[[ Given data open ]]

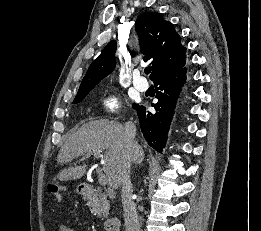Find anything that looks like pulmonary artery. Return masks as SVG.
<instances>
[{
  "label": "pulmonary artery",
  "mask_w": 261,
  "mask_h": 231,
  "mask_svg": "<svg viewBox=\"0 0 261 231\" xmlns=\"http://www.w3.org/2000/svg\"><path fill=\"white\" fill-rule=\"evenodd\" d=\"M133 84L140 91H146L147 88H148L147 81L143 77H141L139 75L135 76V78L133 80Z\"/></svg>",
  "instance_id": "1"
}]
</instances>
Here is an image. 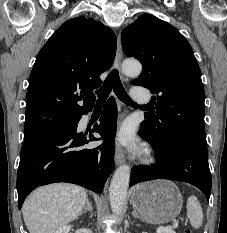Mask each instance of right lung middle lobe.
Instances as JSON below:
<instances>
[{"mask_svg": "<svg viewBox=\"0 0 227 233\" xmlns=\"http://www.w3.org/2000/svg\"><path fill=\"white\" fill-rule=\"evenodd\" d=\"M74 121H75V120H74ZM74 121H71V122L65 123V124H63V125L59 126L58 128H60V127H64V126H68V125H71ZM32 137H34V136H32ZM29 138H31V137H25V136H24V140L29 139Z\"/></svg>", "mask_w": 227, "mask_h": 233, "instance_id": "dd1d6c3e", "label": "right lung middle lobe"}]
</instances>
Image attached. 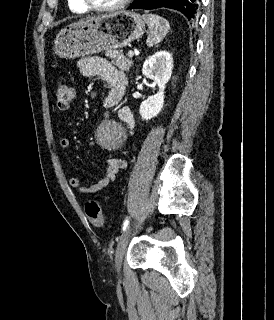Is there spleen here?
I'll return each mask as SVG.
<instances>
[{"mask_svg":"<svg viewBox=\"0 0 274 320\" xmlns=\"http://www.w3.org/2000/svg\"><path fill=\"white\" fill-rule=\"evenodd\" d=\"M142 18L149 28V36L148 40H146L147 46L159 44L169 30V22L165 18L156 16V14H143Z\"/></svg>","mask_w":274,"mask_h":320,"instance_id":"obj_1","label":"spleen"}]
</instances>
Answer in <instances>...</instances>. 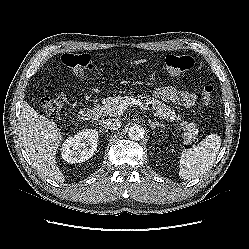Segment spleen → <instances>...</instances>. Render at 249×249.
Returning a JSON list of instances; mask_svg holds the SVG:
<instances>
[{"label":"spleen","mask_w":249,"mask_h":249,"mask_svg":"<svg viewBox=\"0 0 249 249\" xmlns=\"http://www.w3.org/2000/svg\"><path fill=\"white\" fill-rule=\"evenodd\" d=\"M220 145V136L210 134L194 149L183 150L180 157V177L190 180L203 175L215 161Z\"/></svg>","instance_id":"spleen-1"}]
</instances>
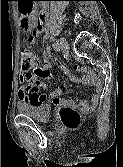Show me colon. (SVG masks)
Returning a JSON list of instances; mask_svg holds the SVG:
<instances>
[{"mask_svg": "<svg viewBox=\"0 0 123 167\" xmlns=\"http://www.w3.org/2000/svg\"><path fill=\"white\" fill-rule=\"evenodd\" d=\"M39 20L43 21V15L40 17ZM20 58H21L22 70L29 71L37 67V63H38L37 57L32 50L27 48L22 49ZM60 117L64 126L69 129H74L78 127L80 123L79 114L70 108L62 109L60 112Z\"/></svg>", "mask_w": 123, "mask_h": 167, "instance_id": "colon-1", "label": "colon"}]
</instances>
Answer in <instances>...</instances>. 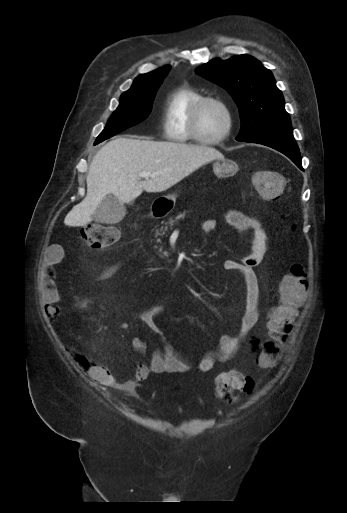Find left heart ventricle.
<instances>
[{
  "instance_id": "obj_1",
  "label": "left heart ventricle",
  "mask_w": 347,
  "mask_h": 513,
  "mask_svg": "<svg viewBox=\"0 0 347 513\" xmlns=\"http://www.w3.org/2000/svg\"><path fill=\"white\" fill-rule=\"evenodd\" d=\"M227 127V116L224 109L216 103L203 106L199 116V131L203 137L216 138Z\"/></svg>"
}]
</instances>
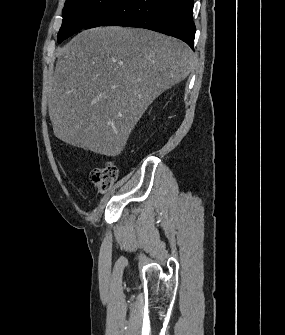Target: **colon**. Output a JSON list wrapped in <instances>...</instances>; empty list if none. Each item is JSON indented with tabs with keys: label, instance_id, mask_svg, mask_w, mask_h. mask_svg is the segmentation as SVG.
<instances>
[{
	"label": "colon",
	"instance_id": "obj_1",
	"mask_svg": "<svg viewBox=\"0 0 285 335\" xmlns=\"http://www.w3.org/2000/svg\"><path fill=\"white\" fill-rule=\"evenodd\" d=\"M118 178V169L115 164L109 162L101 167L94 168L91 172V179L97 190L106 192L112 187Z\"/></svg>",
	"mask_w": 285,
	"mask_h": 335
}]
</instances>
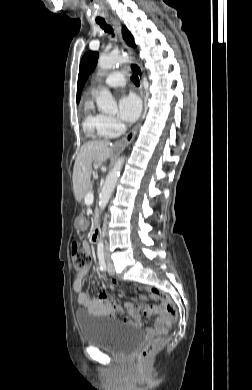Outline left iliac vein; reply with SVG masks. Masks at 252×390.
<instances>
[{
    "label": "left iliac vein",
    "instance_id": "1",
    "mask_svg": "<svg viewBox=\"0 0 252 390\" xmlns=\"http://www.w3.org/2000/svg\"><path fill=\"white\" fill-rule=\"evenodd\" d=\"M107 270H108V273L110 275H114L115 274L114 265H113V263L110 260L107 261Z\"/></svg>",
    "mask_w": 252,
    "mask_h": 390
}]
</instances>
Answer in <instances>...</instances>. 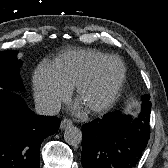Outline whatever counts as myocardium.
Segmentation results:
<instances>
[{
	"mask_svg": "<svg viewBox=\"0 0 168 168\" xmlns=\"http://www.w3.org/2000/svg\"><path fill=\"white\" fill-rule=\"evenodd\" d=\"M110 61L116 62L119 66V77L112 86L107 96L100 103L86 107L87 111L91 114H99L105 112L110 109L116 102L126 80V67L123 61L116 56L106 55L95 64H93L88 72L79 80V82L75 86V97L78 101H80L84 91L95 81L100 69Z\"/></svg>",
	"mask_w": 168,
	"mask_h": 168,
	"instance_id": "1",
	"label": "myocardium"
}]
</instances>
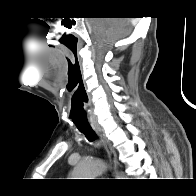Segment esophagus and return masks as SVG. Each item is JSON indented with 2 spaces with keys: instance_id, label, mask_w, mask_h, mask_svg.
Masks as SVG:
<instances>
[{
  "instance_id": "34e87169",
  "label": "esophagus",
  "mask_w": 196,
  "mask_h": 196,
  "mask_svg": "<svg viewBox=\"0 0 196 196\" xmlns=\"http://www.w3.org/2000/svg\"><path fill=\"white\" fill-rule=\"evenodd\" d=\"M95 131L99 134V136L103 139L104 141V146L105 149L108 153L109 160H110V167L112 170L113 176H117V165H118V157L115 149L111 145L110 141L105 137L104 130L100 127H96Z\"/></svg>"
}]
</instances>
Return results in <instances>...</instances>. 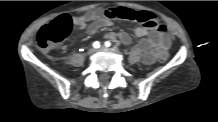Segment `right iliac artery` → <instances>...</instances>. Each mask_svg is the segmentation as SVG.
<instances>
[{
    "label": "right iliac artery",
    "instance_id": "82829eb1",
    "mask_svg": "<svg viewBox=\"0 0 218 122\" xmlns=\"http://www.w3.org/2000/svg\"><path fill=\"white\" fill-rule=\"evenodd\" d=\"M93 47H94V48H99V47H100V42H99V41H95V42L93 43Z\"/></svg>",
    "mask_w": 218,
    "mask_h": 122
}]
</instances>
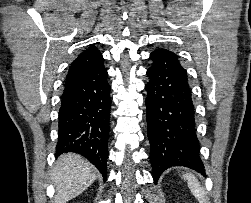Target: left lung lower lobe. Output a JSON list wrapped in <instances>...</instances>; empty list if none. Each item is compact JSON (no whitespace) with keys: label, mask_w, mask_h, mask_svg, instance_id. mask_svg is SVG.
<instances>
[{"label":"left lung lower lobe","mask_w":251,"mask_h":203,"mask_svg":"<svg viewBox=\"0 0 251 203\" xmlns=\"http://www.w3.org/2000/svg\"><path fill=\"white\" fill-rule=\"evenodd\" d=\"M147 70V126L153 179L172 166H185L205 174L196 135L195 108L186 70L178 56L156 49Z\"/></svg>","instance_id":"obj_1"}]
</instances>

[[ Given data closed ]]

• Exercise:
Copy exactly the lines from the line that contains "Target: left lung" through the last line of the records above, both ends included, but leave out the pictures.

• Task response:
Target: left lung lower lobe. Output a JSON list wrapped in <instances>...</instances>; empty list if none. Each item is compact JSON (no whitespace) with keys: label, mask_w, mask_h, mask_svg, instance_id. mask_svg is SVG.
<instances>
[{"label":"left lung lower lobe","mask_w":251,"mask_h":203,"mask_svg":"<svg viewBox=\"0 0 251 203\" xmlns=\"http://www.w3.org/2000/svg\"><path fill=\"white\" fill-rule=\"evenodd\" d=\"M147 70V126L153 179L172 166H185L205 174L196 135L195 108L186 70L178 56L156 49Z\"/></svg>","instance_id":"obj_1"}]
</instances>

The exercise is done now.